> [TASK DIRECTIONS]:
Quote exactly, and only, the lines of the material below from the line with "Marktreaktionen: Small Caps" through the line with "Während große Rüstungskonze".

> [PROVIDED ENTRIES]:
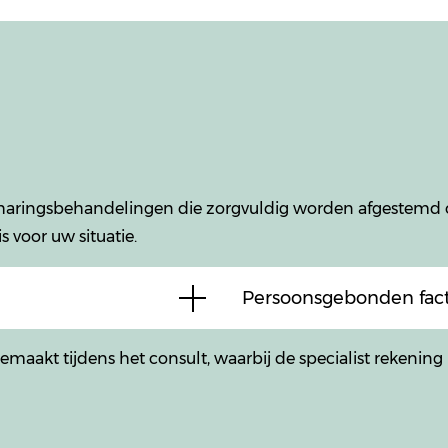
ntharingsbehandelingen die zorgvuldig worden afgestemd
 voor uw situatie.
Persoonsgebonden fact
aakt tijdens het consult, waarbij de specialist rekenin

---

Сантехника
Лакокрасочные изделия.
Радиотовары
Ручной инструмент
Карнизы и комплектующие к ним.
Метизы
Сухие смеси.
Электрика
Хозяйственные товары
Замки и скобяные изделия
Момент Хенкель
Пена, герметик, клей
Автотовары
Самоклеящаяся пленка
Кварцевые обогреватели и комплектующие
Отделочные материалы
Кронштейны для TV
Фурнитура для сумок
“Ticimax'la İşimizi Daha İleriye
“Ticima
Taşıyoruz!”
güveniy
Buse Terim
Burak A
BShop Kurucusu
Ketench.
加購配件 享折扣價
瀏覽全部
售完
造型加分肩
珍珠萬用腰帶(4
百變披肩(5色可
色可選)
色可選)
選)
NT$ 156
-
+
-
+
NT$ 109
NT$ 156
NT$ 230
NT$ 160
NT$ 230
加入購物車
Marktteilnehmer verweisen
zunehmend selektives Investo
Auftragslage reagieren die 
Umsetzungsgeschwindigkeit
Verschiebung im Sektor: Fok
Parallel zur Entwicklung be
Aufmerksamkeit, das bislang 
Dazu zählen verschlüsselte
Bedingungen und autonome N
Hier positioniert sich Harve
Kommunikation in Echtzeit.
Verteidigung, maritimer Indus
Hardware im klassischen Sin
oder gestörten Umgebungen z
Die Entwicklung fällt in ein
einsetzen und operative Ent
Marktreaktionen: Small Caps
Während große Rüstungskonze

...

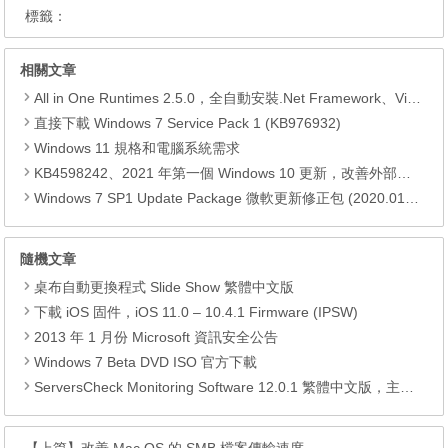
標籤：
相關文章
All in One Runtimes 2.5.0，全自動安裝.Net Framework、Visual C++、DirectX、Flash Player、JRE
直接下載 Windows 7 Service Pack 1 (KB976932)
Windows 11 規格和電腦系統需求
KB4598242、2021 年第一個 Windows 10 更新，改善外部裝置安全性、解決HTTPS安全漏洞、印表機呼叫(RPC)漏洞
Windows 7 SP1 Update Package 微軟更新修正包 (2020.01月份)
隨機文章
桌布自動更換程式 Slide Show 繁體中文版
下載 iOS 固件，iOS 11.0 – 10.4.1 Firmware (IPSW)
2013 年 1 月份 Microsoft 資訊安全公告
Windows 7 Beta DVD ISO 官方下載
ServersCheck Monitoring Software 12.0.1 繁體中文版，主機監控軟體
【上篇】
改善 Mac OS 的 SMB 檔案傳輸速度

> [ANSWER FOR THIS EXERCISE]:
Marktreaktionen: Small Caps
Während große Rüstungskonze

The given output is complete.